Among the entries below, find every line that has "Сахарова" and pull it out.

▸ Data for this exercise
********************
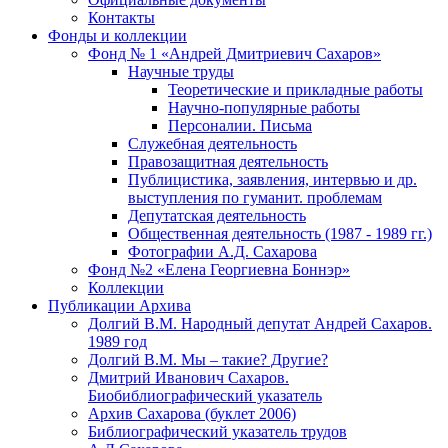
Контакты
Фонды и коллекции
Фонд № 1 «Андрей Дмитриевич Сахаров»
Научные труды
Теоретические и прикладные работы
Научно-популярные работы
Персоналии. Письма
Служебная деятельность
Правозащитная деятельность
Публицистика, заявления, интервью и др.
выступления по гуманит. проблемам
Депутатская деятельность
Общественная деятельность (1987 - 1989 гг.)
Фотографии А.Д. Сахарова
Фонд №2 «Елена Георгиевна Боннэр»
Коллекции
Публикации Архива
Долгий В.М. Народный депутат Андрей Сахаров.
1989 год
Долгий В.М. Мы – такие? Другие?
Дмитрий Иванович Сахаров.
Биобиблиографический указатель
Архив Сахарова (буклет 2006)
Библиографический указатель трудов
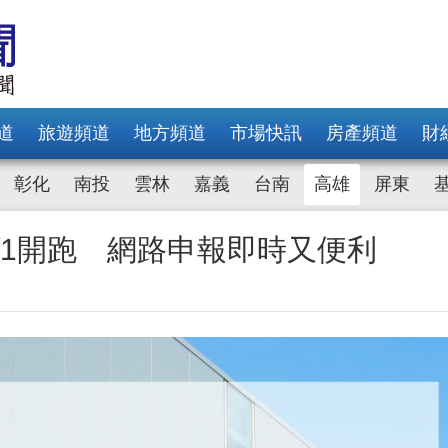
道
旅遊頻道
地方頻道
市場快訊
房產頻道
財
彰化
南投
雲林
嘉義
台南
高雄
屏東
6/1開跑 網路申報即時又便利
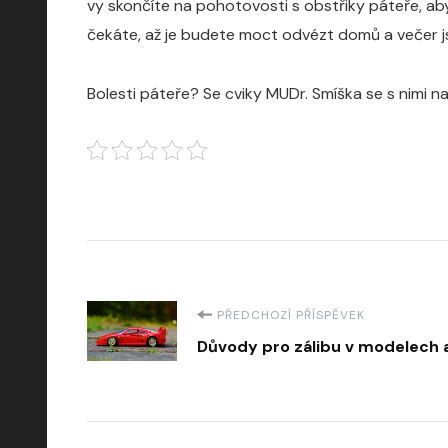
vy skončíte na pohotovosti s obstřiky páteře, a
čekáte, až je budete moct odvézt domů a večer jste 
Bolesti páteře? Se cviky MUDr. Smíška se s nimi n
Navigace
PŘEDCHOZÍ PŘÍSPĚVEK
Důvody pro zálibu v modelech 
příspěvku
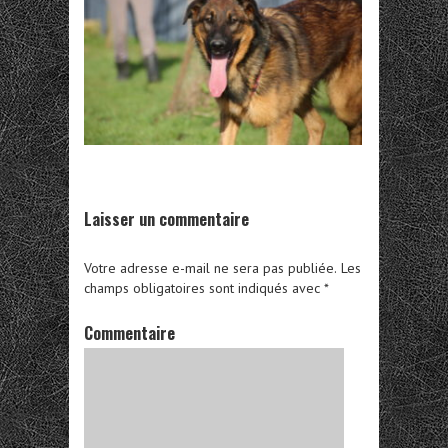
Laisser un commentaire
Votre adresse e-mail ne sera pas publiée.
Les
champs obligatoires sont indiqués avec
*
Commentaire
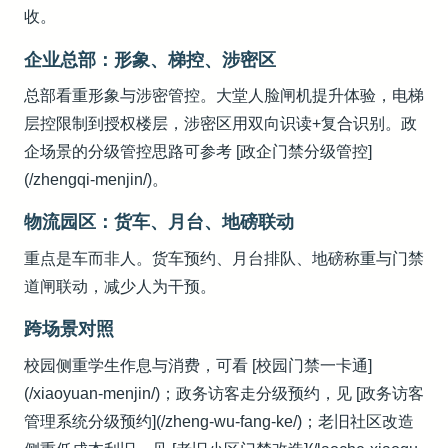
收。
企业总部：形象、梯控、涉密区
总部看重形象与涉密管控。大堂人脸闸机提升体验，电梯
层控限制到授权楼层，涉密区用双向识读+复合识别。政
企场景的分级管控思路可参考 [政企门禁分级管控]
(/zhengqi-menjin/)。
物流园区：货车、月台、地磅联动
重点是车而非人。货车预约、月台排队、地磅称重与门禁
道闸联动，减少人为干预。
跨场景对照
校园侧重学生作息与消费，可看 [校园门禁一卡通]
(/xiaoyuan-menjin/)；政务访客走分级预约，见 [政务访客
管理系统分级预约](/zheng-wu-fang-ke/)；老旧社区改造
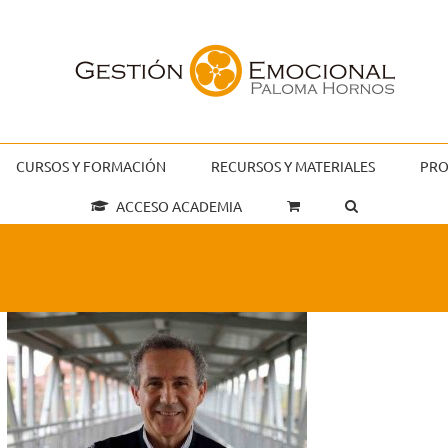
CURSOS Y FORMACIÓN
RECURSOS Y MATERIALES
PRO
ACCESO ACADEMIA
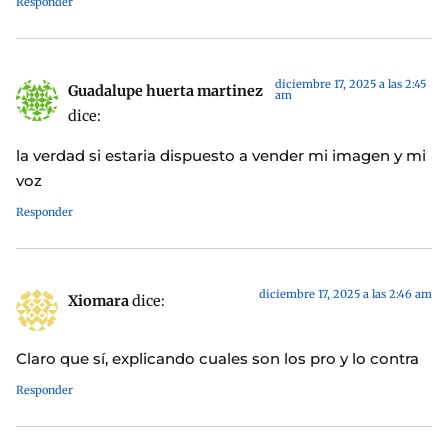
Responder
diciembre 17, 2025 a las 2:45
Guadalupe huerta martinez
am
dice:
la verdad si estaria dispuesto a vender mi imagen y mi
voz
Responder
diciembre 17, 2025 a las 2:46 am
Xiomara
dice:
Claro que sí, explicando cuales son los pro y lo contra
Responder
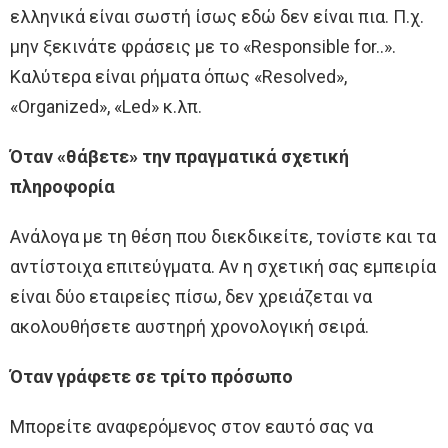
ελληνικά είναι σωστή ίσως εδώ δεν είναι πια. Π.χ.
μην ξεκινάτε φράσεις με το «Responsible for..».
Καλύτερα είναι ρήματα όπως «Resolved»,
«Organized», «Led» κ.λπ.
Όταν «θάβετε» την πραγματικά σχετική
πληροφορία
Ανάλογα με τη θέση που διεκδικείτε, τονίστε και τα
αντίστοιχα επιτεύγματα. Αν η σχετική σας εμπειρία
είναι δύο εταιρείες πίσω, δεν χρειάζεται να
ακολουθήσετε αυστηρή χρονολογική σειρά.
Όταν γράφετε σε τρίτο πρόσωπο
Μπορείτε αναφερόμενος στον εαυτό σας να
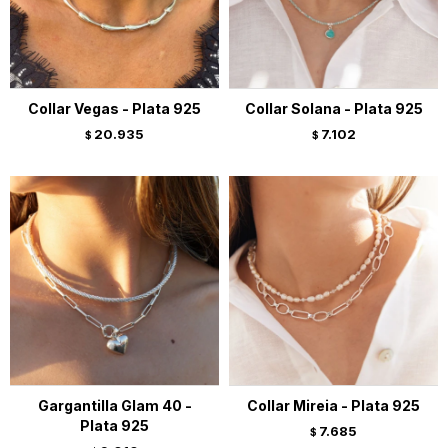
Collar Vegas - Plata 925
Collar Solana - Plata 925
20.935
7.102
$
$
Gargantilla Glam 40 -
Collar Mireia - Plata 925
Plata 925
7.685
$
********************
▸ Response below
Фотографии А.Д. Сахарова
Архив Сахарова (буклет 2006)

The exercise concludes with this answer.